(EXERCISE) The entries below contain pictures, which are to be left out; write out exactly, and only, the lines from the line with "発酵ラボ (855, 1054)" up to and including the line with "Hermann Luyken (365, 328)".

(RECORDS FOR PROCESSING)
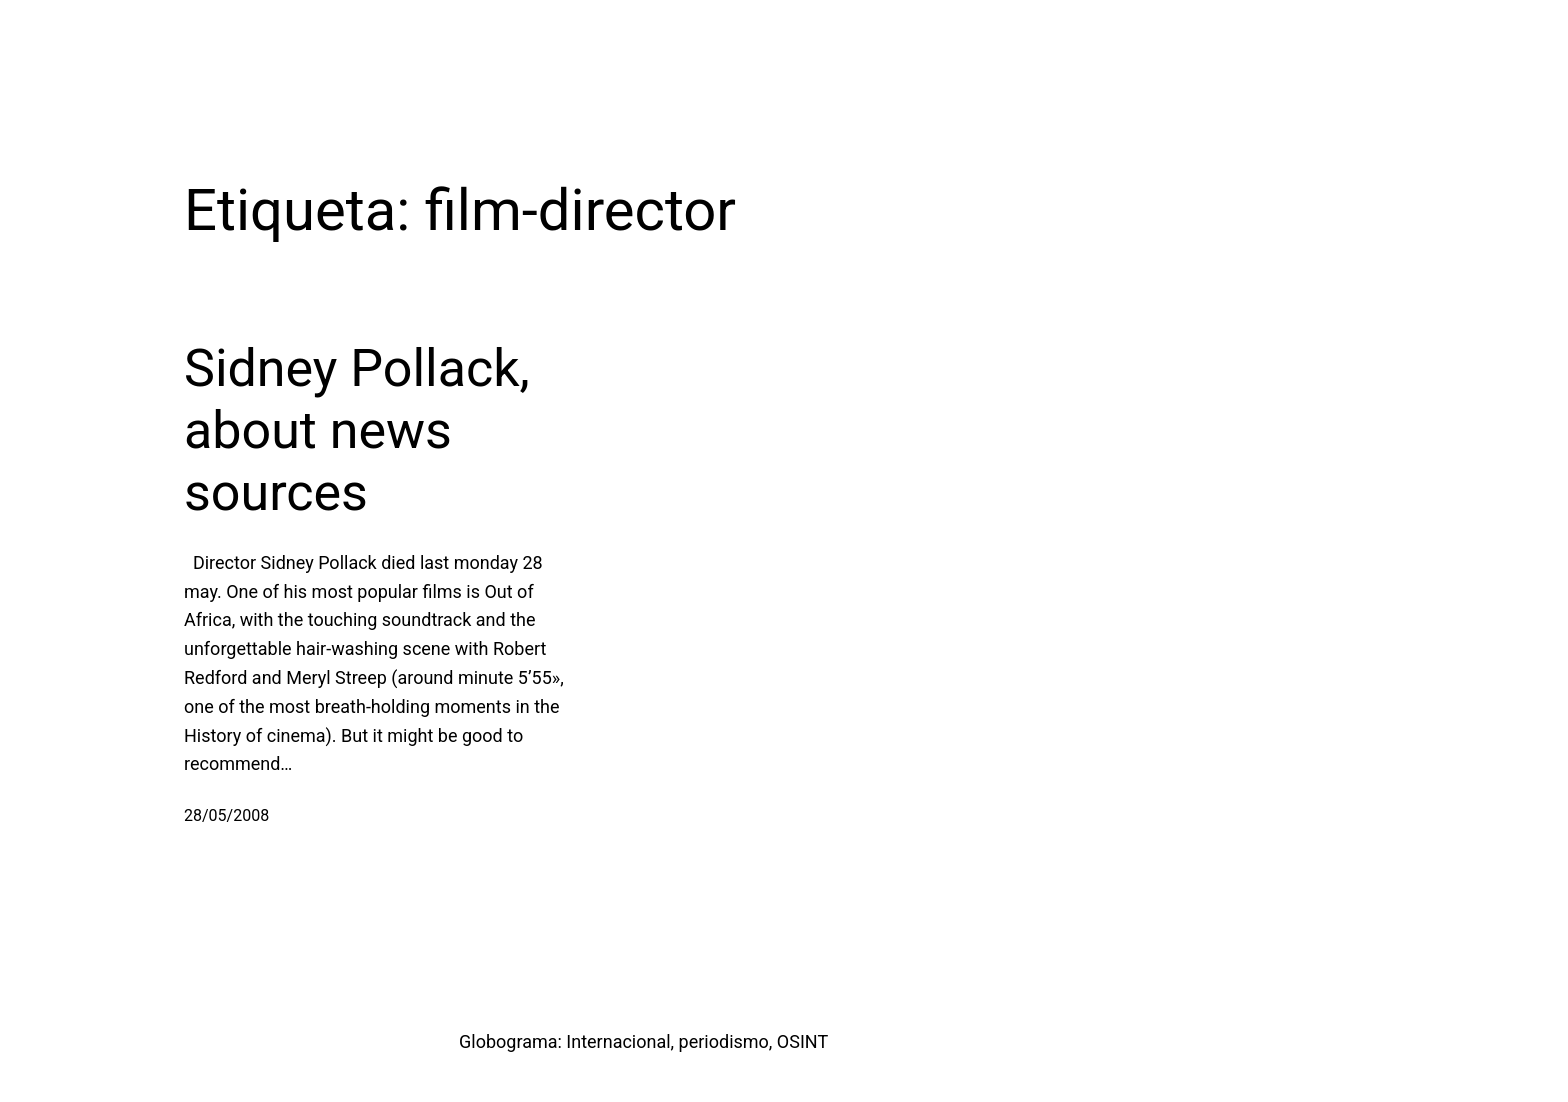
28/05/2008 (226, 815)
---
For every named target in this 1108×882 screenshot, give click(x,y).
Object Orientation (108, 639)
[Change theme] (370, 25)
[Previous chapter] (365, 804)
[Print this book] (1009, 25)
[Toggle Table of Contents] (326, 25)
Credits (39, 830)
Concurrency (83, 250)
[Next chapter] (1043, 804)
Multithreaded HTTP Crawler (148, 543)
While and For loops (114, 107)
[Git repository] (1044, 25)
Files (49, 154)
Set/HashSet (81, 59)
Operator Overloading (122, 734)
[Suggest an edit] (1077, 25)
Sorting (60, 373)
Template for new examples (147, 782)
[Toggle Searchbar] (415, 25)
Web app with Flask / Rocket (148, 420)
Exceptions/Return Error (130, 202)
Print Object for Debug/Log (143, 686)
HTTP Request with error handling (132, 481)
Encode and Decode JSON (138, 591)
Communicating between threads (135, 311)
--
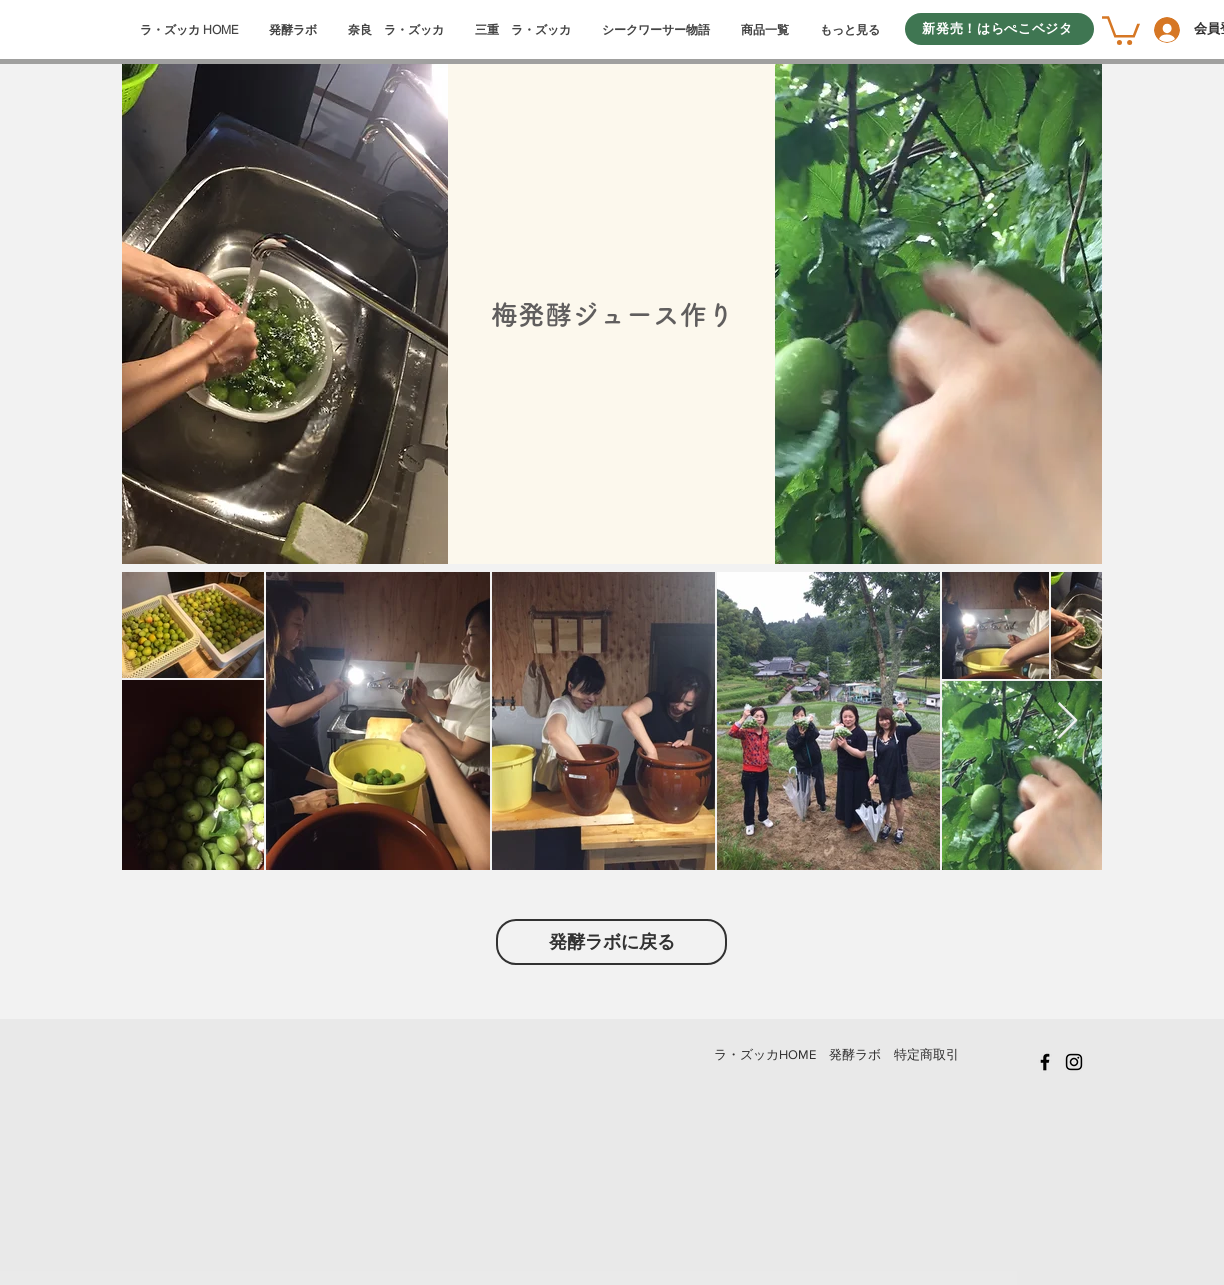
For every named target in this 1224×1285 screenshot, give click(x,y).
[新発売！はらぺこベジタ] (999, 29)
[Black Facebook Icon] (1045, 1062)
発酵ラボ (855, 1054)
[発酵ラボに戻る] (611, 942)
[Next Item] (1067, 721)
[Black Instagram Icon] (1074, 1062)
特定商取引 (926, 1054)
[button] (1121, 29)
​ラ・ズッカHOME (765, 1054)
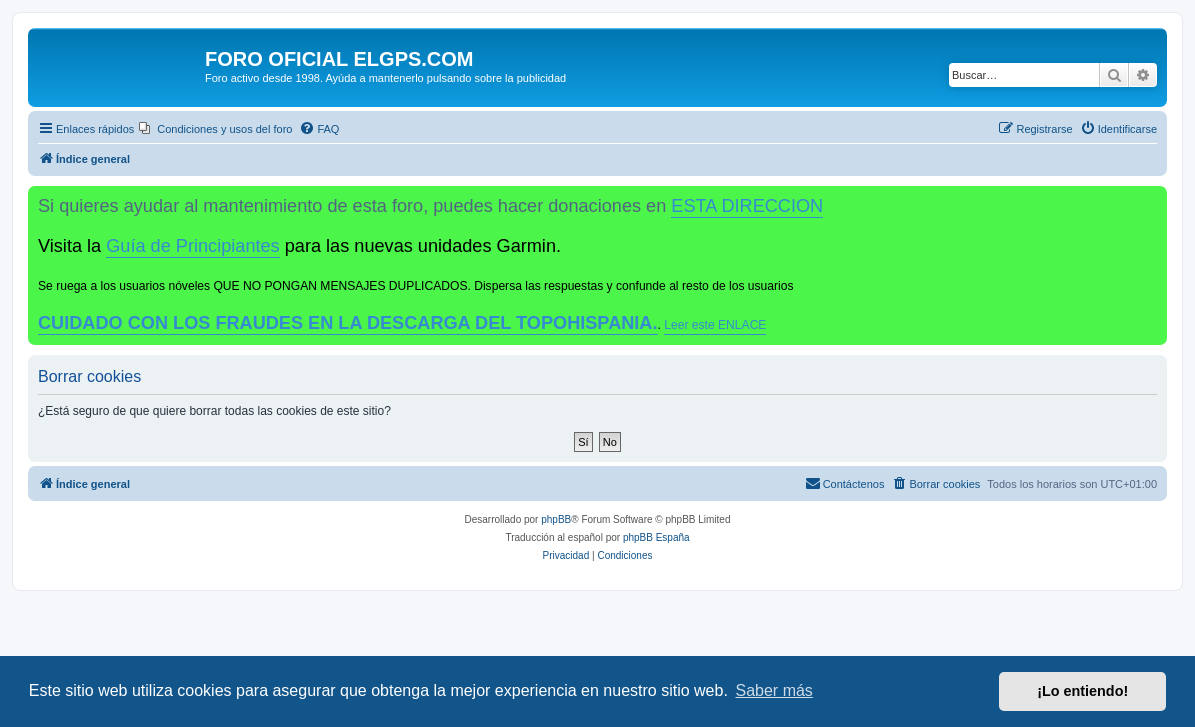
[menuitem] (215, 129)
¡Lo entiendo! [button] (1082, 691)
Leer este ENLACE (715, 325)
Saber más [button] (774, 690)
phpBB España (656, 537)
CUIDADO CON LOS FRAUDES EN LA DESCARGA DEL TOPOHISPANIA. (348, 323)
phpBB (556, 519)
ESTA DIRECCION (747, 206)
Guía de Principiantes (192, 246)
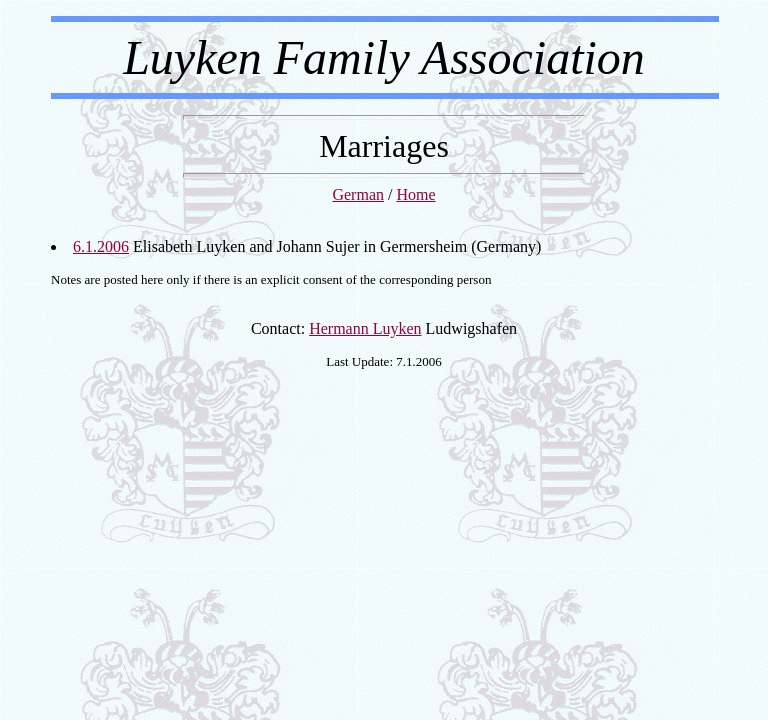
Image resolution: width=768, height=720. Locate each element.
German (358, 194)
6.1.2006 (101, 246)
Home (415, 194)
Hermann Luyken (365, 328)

(TASK RESULT)
発酵ラボ (855, 1054)
[発酵ラボに戻る] (611, 942)
[Next Item] (1067, 721)
[Black Instagram Icon] (1074, 1062)
特定商取引 (926, 1054)
[button] (1121, 29)
​ラ・ズッカHOME (765, 1054)
[menuitem] (215, 129)
¡Lo entiendo! [button] (1082, 691)
Leer este ENLACE (715, 325)
Saber más [button] (774, 690)
phpBB España (656, 537)
CUIDADO CON LOS FRAUDES EN LA DESCARGA DEL TOPOHISPANIA. (348, 323)
phpBB (556, 519)
ESTA DIRECCION (747, 206)
Guía de Principiantes (192, 246)
Image resolution: width=768, height=720. Locate each element.
German (358, 194)
6.1.2006 (101, 246)
Home (415, 194)
Hermann Luyken (365, 328)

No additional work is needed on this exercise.